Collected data
..........

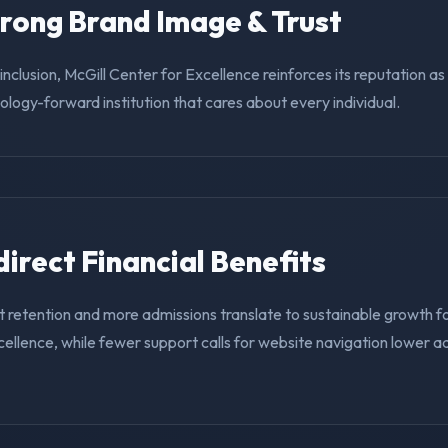
trong Brand Image & Trust
g inclusion, McGill Center for Excellence reinforces its reputation a
nology-forward institution that cares about every individual.
ndirect Financial Benefits
 retention and more admissions translate to sustainable growth fo
ellence, while fewer support calls for website navigation lower a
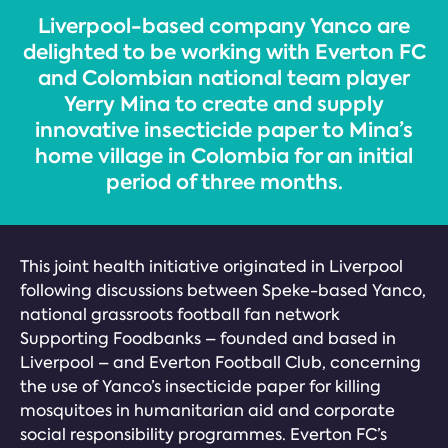
Liverpool-based company Yanco are
delighted to be working with Everton FC
and Colombian national team player
Yerry Mina to create and supply
innovative insecticide paper to Mina’s
home village in Colombia for an initial
period of three months.
This joint health initiative originated in Liverpool
following discussions between Speke-based Yanco,
national grassroots football fan network
Supporting Foodbanks – founded and based in
Liverpool – and Everton Football Club, concerning
the use of Yanco’s insecticide paper for killing
mosquitoes in humanitarian aid and corporate
social responsibility programmes. Everton FC’s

..........

● **Problem to solve**
All the records need to be printed again exactly as written, though without their pictures.

● **Response to this task**
trong Brand Image & Trust
g inclusion, McGill Center for Excellence reinforces its reputation a
nology-forward institution that cares about every individual.
ndirect Financial Benefits
 retention and more admissions translate to sustainable growth fo
ellence, while fewer support calls for website navigation lower a
Liverpool-based company Yanco are
delighted to be working with Everton FC
and Colombian national team player
Yerry Mina to create and supply
innovative insecticide paper to Mina’s
home village in Colombia for an initial
period of three months.
This joint health initiative originated in Liverpool
following discussions between Speke-based Yanco,
national grassroots football fan network
Supporting Foodbanks – founded and based in
Liverpool – and Everton Football Club, concerning
the use of Yanco’s insecticide paper for killing
mosquitoes in humanitarian aid and corporate
social responsibility programmes. Everton FC’s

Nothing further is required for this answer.